In December 2006, AskDrWiki was referenced in a British Medical Journal article, "How Web 2.0 is Changing Medicine",[25] as one of the early adopters of using video hosting sites such as YouTube and Google Video to host medical videos. It was also discussed in a 2007 Nature Medicine article on medical wikis.[26] AskDrWiki has been featured in other media including The Plain Dealer,[27] Medical Economics[28] and The American Medical Association News.[29]
As of February 2015, although still online, the wiki had minimal ongoing contributions, with only 3 edits in 2014.[30] As of March 2022 the site was down.
Ganfyd was a medical wiki community and encyclopedia,[13] created in November 2005 by a group of doctors working in the United Kingdom . Only registered medical practitioners or persons working under their direction, and a small number of invited non-medical specialists, could edit Ganfyd articles. The intention was to make the material reliable enough for professional medical use. (As of 2013) it has over 8000 content pages. As of May 2020 it is no longer active.[31]
The Encyclopaedia of Medical Imaging[32] was a wiki encyclopedia of medical imaging used in radiology and radiography.[33] Its online version is called Medcyclopaedia.[34] As of December 2012, the site no longer exists.
The encyclopedia was the result of a collaboration of the Nycomed Amersham Intercontinental Continuing Education in Radiology Institute (NICER Institute), Sweden, Department of Radiology, Lund University, Sweden, and Amersham Health, Oslo, Norway . It was provided and copyrighted by the healthcare unit of General Electric corporation. Retrieval of images (other than thumbnails) required registration.
The website contained 3,600 pages.
Medpedia was a collaborative project launched on 17 February 2009. Its aim was to create an open access medical wiki encyclopedia[35] in association with Harvard Medical School, Stanford School of Medicine, Berkeley School of Public Health, University of Michigan Medical School, the United Kingdom 's National Health Service (NHS)[36] as well as other contributors.[37] Content was licensed under the Creative Commons Attribution-ShareAlike (CC-BY-SA) license and ran on modified MediaWiki software. Harvard Medical School did not have a role in, nor was it responsible for, the content that appeared in the “wiki” section of Medpedia.
Anyone with medical knowledge was welcome to become part of Medpedia's community. However, to qualify to edit or contribute to the main content, approved editors needed an M.D., D.O., or Ph.D. in a biomedical field. Others could contribute by writing in suggestions for changes to the site using the "Make a suggestion" link at the top of each page.
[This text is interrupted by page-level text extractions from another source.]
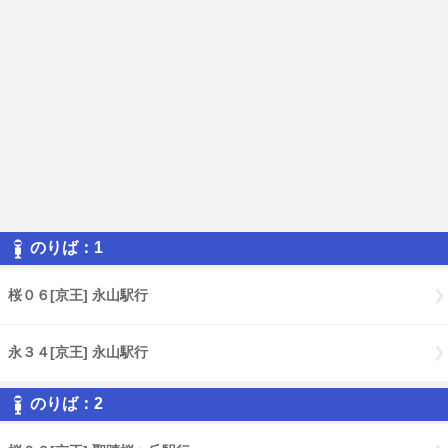
のりば：1
桜０６[京王] 永山駅行
永３４[京王] 永山駅行
のりば：2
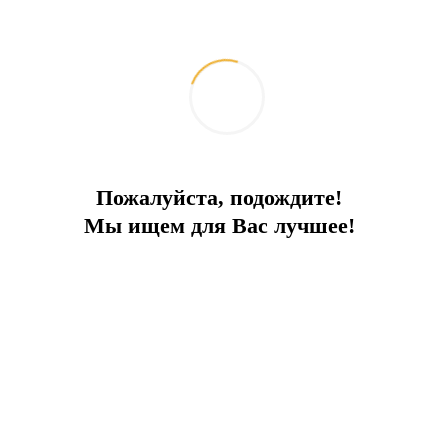
Benzer özellikler
Пожалуйста, подождите!
Мы ищем для Вас лучшее!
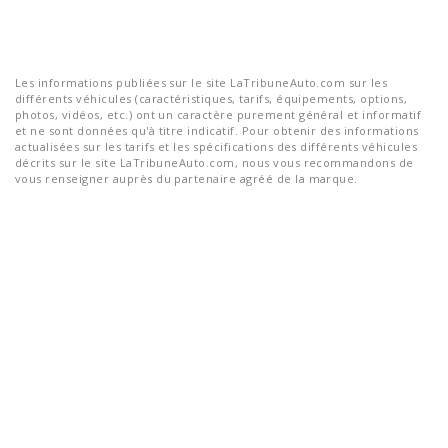
Les informations publiées sur le site LaTribuneAuto.com sur les
différents véhicules (caractéristiques, tarifs, équipements, options,
photos, vidéos, etc.) ont un caractère purement général et informatif
et ne sont données qu'à titre indicatif. Pour obtenir des informations
actualisées sur les tarifs et les spécifications des différents véhicules
décrits sur le site LaTribuneAuto.com, nous vous recommandons de
vous renseigner auprès du partenaire agréé de la marque.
An approved editor could review and potentially add submitted suggestions.[38]
Medpedia was composed of three primary components:
A 2012 literature review of 50 academic journal articles about the use of social media by clinicians[39] remarked that Medpedia had "launched in 2009 with substantial institutional backing" but that the authors "did not find articles reporting success metrics" for it.
Around January 2013 the site abruptly closed. Medpedia's founder James Currier acknowledged that this was permanent in a blog post in July 2013.[40]
WikiSurgery is a collaboratively-built online encyclopedia hosted by the International Journal of Surgery. As of November 2013, the site's homepage is still up but none of the rest of the website is viewable.